Patanjali’s slide down the brand ladder, say experts, has come as rivals steadily advance in the ‘naturals’ space and consumers in general look for options beyond Patanjali.
“There is a visible fight back by companies such as HUL and Dabur in the naturals space,” says Abneesh Roy, senior vice president, research (institutional equities), Edelweiss.
“Both Dabur and HUL have been aggressive in the ‘naturals’ market with new launches across its portfolio, pushing consumers to take a long hard look at them,” he says.
During the release of their first quarter numbers for fiscal 2020, both Dabur and HUL said they continued to launch products on the ‘naturals’ platform.
Mohit Malhotra, chief executive officer, Dabur India, said that the naturals segment constituted nearly 25 to 30 per cent of the overall Rs 8,000-crore oral care market in India.
It is growing at 18 per cent per annum, three times the rate of growth of the non-naturals segment, which stood at 6 per cent per annum, he added.

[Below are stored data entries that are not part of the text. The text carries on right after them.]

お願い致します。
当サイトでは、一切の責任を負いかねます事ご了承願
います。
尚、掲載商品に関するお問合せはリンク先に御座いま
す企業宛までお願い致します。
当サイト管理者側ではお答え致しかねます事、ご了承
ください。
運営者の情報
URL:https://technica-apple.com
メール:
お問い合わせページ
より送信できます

This prompted Dabur to relaunch toothpaste brand Babool last month and it is expected to do the same with Meswak (toothpaste), playing up its ayurvedic credentials, sector experts said.
HUL, meanwhile, said Sanjiv Mehta, chairman and managing director, HUL, has a three-pronged approach for its ‘naturals’ portfolio.
It plans to launch variants of its existing brands in personal care (including hair care and skin care) to meet the growing demand for natural products.
It is also focusing on flagship brands such as Lever Ayush and paying attention to specialist brands such as Indulekha, acquired by the company a few years ago and introducing new brands such as Citra in the marketplace.
“This strategy allows us to cover our bases well,” said Mehta during the company’s post-results press conference last month, adding brands such as Lever Ayush were tracking well among consumers.
Patanjali however has remained steadfast in its denial of all talks of its receding presence in the market.
Ramdev has countered talk of a slowdown, saying his company will bounce back as its core promise of providing chemical-free products remains intact.
But analysts remain bearish, saying unchecked distribution expansion and inconsistent quality of products have been at the heart of Patanjali’s problems.
While Patanjali has been in the news for acquiring the debt-ridden edible oil company Ruchi Soya for Rs 4,350 crore, its core FMCG business, say experts, is languishing with no big launches, barring the rollout of a few dairy products in May.
It is also getting aggressive in apparels with the launch of Patanjali Paridhan in November.
All of this has done little however to help the brand.
And the spotlight that it had turned firmly upon itself, a few years ago, seems to have lost its power.